Return-to-Office Mandates Risk Disengaged Employees, Says HR Firm McLean & Company

The new data-backed Return-to-Office Playbook from the global HR research and advisory firm explains that while organizations can use forced mandates to ensure employees are physically present in the office, they will not be able to force employees to be mentally engaged at work.

As an increasing number of organizations are enacting return-to-office (RTO) policies to bring employees back to the physical office, the risk of dissatisfied and disengaged employees accustomed to remote and hybrid work models is also rising. With the news of a growing number of organizations working to implement such policies, HR research and advisory firm McLean & Company has released its new resource, Return-to-Office Playbook. The firm, a trusted resource for HR leaders, advises that organizations need an intentional, well-thought-out approach to ensure that RTO mandates are sustainable and meet both employee and organizational needs.

McLean & Company’s RTO playbook highlights that a mandated one-size-fits-all approach is associated with numerous risks, including exclusion, increased turnover and disengagement, reduced productivity, employee backlash, and declining trust in the organization.
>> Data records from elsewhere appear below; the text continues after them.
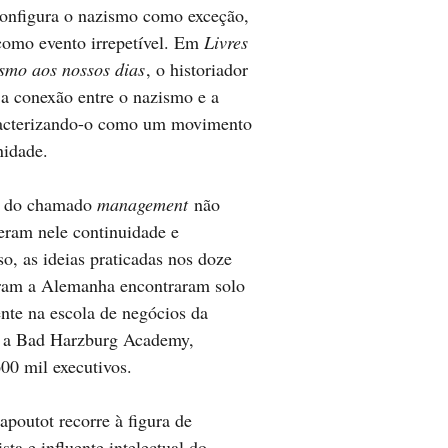
o configura o nazismo como exceção,
recrutado nesta institui
como evento irrepetível. Em
Livres
ismo aos nossos dias
, o historiador
 a conexão entre o nazismo e a
aracterizando-o como um movimento
nidade.
ns do chamado
management
não
veram nele continuidade e
o, as ideias praticadas nos doze
aram a Alemanha encontraram solo
ente na escola de negócios da
, a Bad Harzburg Academy,
00 mil executivos.
apoutot recorre à figura de
ta e influente intelectual do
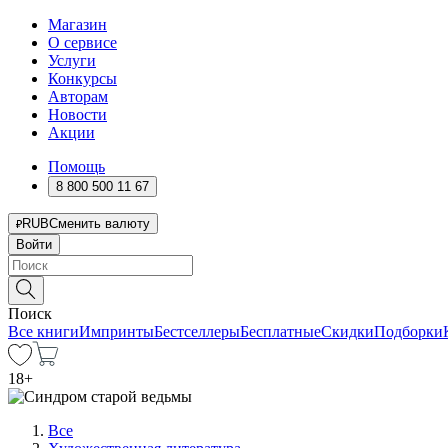
Магазин
О сервисе
Услуги
Конкурсы
Авторам
Новости
Акции
Помощь
8 800 500 11 67
RUB
Сменить валюту
Войти
Поиск
Все книги
Импринты
Бестселлеры
Бесплатные
Скидки
Подборки
18
+
Все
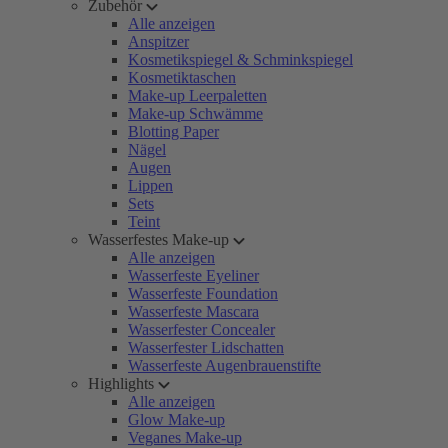
Zubehör
Alle anzeigen
Anspitzer
Kosmetikspiegel & Schminkspiegel
Kosmetiktaschen
Make-up Leerpaletten
Make-up Schwämme
Blotting Paper
Nägel
Augen
Lippen
Sets
Teint
Wasserfestes Make-up
Alle anzeigen
Wasserfeste Eyeliner
Wasserfeste Foundation
Wasserfeste Mascara
Wasserfester Concealer
Wasserfester Lidschatten
Wasserfeste Augenbrauenstifte
Highlights
Alle anzeigen
Glow Make-up
Veganes Make-up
The firm’s research indicates that these risks come with associated costs related to addressing reduced ability to recruit and retain talent, increased turnover, and lost engagement and productivity.

“Organizations must understand the unique challenges of their workforce when employing RTO policies,” says LynnAnn Brewer, executive advisor at McLean & Company. “Many employees made drastic changes to their lives during the pandemic, such as relocating, and are now required to make significant changes again, which can result in increased stress and anxiety. Leaders must practice empathy and flexibility throughout the return process to mitigate the risks of losing talent or damaging employee engagement and employer reputation.”

The new resource further underscores the important role timing plays in the initial stages of RTO implementation. External factors like weather, holidays, and other geographic considerations, as well as personal factors such as family or caretaker responsibilities, will impact employees’ experience coming into the office. To address implementation concerns, the firm suggests employing a diverse strategic planning team with different backgrounds and experience levels to provide diverse perspectives and help mitigate bias.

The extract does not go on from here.